When installing any software - even software that appears to be perfectly legitimate - carefully read the license agreement screens, "README" files, etc., for signs of the inclusion of extra software and for signs of anything in the software that may transmit information to the publisher and/or third parties, and any other statements about what that publisher may do with personal information, etc.  If you're still suspicious, look up the name of the software in your favorite search engine along with the keyword "spyware", and see what comes up.  For example, go to Google and search for KAZAA SPYWARE.

Check your security settings in Internet Explorer.  Especially if you've had spyware problems already, some if it may have altered your settings.  Make sure nothing suspicious is in the Trusted Sites zone - it should be empty unless you put something there yourself.  And the security for the Internet Zone should be at least "Medium".
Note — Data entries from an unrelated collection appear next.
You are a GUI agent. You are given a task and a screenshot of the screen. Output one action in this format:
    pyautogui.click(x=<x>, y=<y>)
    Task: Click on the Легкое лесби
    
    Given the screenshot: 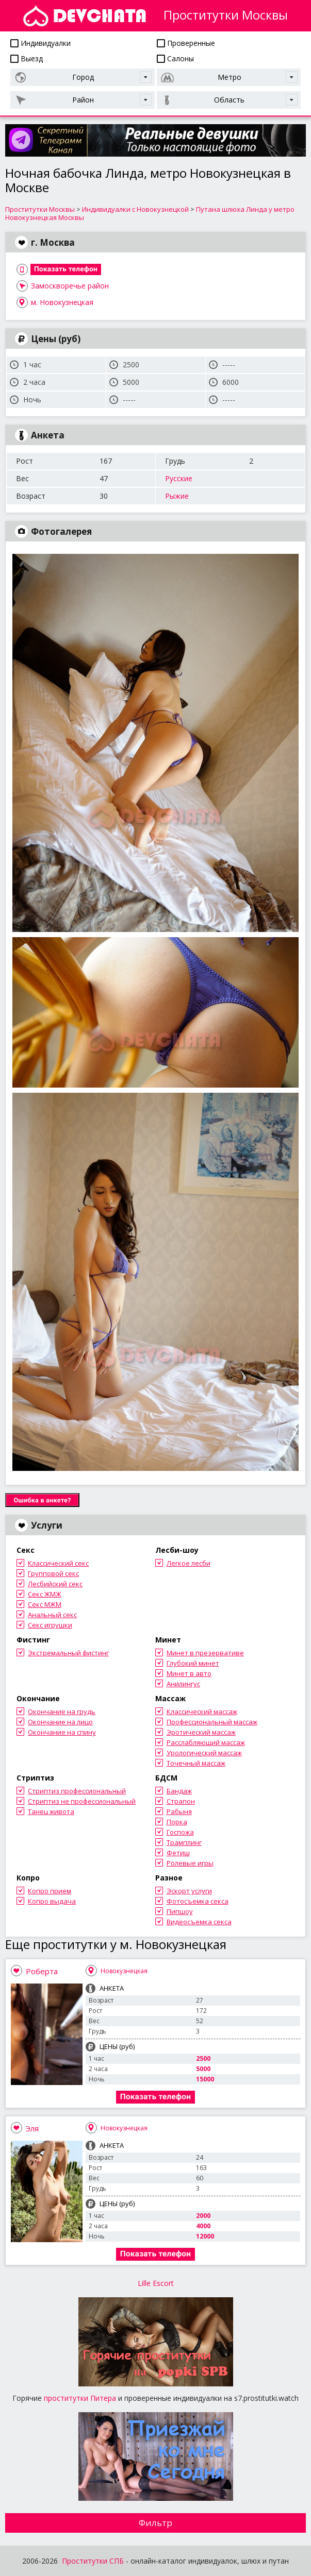 What is the action you would take?
    pyautogui.click(x=188, y=1563)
Phishing scams are getting more and more sophisticated.  The days of suspicious looking emails ripe with spelling errors and poor grammar are mostly behind us.  If you get an email asking for any personal or account info or directing you to ANY web site that asks you for personal or account info, no matter how authentic it appears, do not supply any information this way!  If you aren't sure if you're being scammed, the safest approach is to open your web browser and manually type in the familiar name of the web site as you know it, or select it from your browser's bookmarks or "favorites" list.